We calculated broad-sense clonal heritability H² by dividing total genotypic variance by total variance [46] to ensure the assumptions of the selection analyses were met. Ensuring high heritability of traits also enabled the comparison of field and common garden traits. We used linear mixed-effects models and restricted maximum likelihood (REML) with untransformed trait values as recommended by Houle [47] to obtain the estimates of genotypic variance for each trait. For simple traits from the common garden (resistance and PSMs of control and damage plants separately) and all field traits we used a model with each trait as the response variable and genotype and block in the common garden or field plot as random effects. Because genotypes varied in their response to damage treatment (common garden) and herbivore suppression (field) we calculated heritability separately for the damage/herbivore suppression treatments. To test for the genotypic variance in traits that describe a response to damage (induction of resistance, induction of PSMs, tolerance), we used the interaction of genotype with damage treatment [5]. We determined the significance of the random effects with the likelihood ratio test (lmerTest: rand). We divided the p-values from the likelihood ratio test by 2 because tests for significance of clonal genetic variance are one-tailed.

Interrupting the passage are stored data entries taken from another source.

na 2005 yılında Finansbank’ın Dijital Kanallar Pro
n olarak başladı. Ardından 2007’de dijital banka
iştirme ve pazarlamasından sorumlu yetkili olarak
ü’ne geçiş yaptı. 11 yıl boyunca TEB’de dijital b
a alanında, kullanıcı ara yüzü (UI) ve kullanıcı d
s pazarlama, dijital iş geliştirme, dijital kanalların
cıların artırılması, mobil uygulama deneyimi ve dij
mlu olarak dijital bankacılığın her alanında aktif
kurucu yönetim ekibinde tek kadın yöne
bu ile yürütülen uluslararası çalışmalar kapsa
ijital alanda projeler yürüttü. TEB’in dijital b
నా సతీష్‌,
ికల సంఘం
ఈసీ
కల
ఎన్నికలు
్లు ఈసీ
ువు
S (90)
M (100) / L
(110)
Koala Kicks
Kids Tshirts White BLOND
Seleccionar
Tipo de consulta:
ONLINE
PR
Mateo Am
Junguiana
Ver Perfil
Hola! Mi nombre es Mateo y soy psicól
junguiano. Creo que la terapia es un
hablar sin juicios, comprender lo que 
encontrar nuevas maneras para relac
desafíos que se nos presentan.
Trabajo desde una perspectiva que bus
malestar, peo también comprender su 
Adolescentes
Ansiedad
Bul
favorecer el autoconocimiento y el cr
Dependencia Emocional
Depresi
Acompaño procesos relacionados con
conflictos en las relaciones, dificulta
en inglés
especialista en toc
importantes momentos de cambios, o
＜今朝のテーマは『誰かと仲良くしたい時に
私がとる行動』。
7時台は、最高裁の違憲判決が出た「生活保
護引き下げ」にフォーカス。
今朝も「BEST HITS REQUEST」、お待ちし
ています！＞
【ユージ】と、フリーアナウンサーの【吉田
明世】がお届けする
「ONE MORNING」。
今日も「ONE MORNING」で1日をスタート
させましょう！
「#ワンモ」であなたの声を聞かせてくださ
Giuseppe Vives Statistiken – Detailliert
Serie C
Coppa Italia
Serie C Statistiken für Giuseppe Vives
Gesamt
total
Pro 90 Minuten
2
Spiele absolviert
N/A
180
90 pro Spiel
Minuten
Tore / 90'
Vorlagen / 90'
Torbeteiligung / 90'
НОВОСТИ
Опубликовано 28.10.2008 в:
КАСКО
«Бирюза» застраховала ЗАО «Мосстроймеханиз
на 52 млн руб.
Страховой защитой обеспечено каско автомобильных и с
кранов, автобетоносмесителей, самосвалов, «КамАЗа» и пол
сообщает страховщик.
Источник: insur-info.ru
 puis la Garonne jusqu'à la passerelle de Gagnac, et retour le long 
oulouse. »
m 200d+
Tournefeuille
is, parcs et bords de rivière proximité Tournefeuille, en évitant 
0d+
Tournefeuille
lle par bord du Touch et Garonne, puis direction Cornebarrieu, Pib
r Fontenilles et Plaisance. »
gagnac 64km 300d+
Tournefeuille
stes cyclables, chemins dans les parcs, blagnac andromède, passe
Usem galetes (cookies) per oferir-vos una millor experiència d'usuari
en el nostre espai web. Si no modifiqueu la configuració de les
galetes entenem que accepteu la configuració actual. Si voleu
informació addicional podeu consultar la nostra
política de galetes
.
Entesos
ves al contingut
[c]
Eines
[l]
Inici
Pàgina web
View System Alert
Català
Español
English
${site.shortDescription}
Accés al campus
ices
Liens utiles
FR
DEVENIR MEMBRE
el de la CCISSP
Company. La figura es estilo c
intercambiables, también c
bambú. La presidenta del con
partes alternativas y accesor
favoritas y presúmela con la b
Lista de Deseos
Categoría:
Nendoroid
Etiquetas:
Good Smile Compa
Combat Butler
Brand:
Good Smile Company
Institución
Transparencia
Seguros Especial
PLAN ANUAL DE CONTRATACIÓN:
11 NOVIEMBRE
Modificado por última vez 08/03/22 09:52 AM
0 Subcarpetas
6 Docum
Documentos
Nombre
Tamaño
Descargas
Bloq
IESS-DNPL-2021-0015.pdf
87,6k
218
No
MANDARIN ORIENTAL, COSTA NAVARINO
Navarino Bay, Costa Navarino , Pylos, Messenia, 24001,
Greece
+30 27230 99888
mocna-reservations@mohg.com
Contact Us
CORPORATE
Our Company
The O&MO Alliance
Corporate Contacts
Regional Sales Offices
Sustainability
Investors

(i) . Selection on resistance and tolerance

We tested whether herbivory and/or succession affected natural selection on plant traits with a multivariate genotypic selection analysis [41,48,49]. We used rhizome mass to calculate relative fitness by dividing the within-treatment genotype mean rhizome mass by the overall mean rhizome mass. We chose to use this measure of clonal reproduction as our fitness measure because we were interested in how natural selection contributes to changes in genotype frequencies in the early successional environment, where the outcome of selection in S. altissima is determined primarily by differential survival and clonal spread in the population. Recruitment from seed occurs only in the first years of succession, after which the shifts in population mean genetic makeup come about through differential success in clonal reproduction, i.e. rhizomal growth [34,50]. We used genotype means from either the field (aboveground biomass, plant height) or common garden (constitutive and induced resistance, constitutive and induced leaf PSM content, tolerance), standardized to a mean of 0 and standard deviation of 1 to facilitate comparison of selection on traits measured on different scales and comparison between field and common garden data. For common garden traits, genotypes had one standardized mean value for each trait of interest, which was then matched to treatment-specific relative fitness measure in each of the four succession by herbivory treatment combinations. We performed a multivariate selection analysis that allowed us to test for the direct selection after correcting for trait covariation with a model that included the standardized traits, succession and herbivory, and all two- and three-way interactions between treatments and traits as fixed effects. Genotype was included as a random effect.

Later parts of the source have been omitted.